Luc Magloire Mbarga Atangana, Ministre du Commerce, a officialisé la tenue d'un sommet d'affaires d'envergure prévu pour le 4 février prochain à Douala. Sous l'égide du Conseil d’affaires Cameroun-Türkye (CTBC), une délégation de l’Association turque des exportateurs du secteur électro-technologie (TET) débarquera dans la cité économique pour sceller des alliances industrielles. Cette offensive ne se résume pas à un simple flux de marchandises ; elle dessine les contours d'une plateforme régionale où le savoir-faire turc en électronique et composants numériques entend s'enraciner pour rayonner sur l'ensemble du marché de la zone CEMAC.

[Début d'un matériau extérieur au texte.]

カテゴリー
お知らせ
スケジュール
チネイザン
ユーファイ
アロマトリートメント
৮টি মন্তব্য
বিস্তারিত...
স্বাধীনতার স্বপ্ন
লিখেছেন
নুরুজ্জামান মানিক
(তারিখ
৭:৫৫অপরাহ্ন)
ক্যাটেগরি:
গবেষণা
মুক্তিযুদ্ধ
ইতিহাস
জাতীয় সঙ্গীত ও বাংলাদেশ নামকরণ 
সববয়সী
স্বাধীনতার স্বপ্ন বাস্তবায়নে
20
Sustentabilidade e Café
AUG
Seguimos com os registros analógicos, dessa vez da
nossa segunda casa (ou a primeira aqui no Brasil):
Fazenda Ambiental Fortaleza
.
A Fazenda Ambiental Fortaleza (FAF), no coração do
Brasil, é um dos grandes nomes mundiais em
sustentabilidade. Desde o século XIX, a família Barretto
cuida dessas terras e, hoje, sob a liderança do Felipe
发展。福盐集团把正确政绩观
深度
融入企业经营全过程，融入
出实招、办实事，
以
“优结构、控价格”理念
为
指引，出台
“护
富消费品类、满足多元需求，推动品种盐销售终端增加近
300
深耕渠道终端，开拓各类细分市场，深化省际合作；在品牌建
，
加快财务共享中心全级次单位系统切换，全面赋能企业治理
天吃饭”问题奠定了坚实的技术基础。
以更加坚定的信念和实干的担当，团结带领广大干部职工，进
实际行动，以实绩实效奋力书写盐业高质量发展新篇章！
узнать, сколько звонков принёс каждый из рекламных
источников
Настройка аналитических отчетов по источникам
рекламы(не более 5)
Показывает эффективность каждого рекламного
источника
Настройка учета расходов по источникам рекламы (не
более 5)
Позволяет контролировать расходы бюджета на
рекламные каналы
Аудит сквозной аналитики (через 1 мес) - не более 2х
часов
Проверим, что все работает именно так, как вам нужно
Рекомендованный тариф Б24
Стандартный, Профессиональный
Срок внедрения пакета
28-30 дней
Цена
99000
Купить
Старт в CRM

L'enjeu de ces rencontres B to B réside dans la correction d'une balance commerciale aux trajectoires contrastées ces dernières années. Si la Turquie avait temporairement quitté le cercle des dix principaux fournisseurs du Cameroun en 2023, elle a su rebondir en 2024 en se hissant au 10ème rang des destinations privilégiées pour les exportations camerounaises. Ce chassé-croisé statistique, documenté par l’Institut national de la statistique (INS), appelle aujourd'hui une stabilisation par l'investissement direct. En ciblant le secteur électro-technique qui englobe aussi bien les équipements de réseaux que les solutions de domotique et d'énergie intelligente les opérateurs turcs parient sur la transition numérique du Cameroun pour ancrer durablement leur influence économique face à la concurrence asiatique et européenne.
Cette nouvelle ère de coopération s'inscrit dans la droite ligne de la politique d'import-substitution prônée par Yaoundé. Pour le gouvernement, l'objectif est clair : inciter les membres de la TET à ne plus seulement vendre, mais à produire localement. L'installation d'unités d'assemblage de composants électroniques sur le sol camerounais permettrait non seulement de réduire la facture des importations, mais aussi de bénéficier d'un transfert de compétences technologiques vital pour la jeunesse locale. En 2026, la réussite de ce rapprochement entre le CTBC et les industriels d'Ankara pourrait bien transformer Douala en un centre névralgique de maintenance et de production technologique, consolidant ainsi une alliance bilatérale qui se veut désormais aussi sophistiquée que résiliente.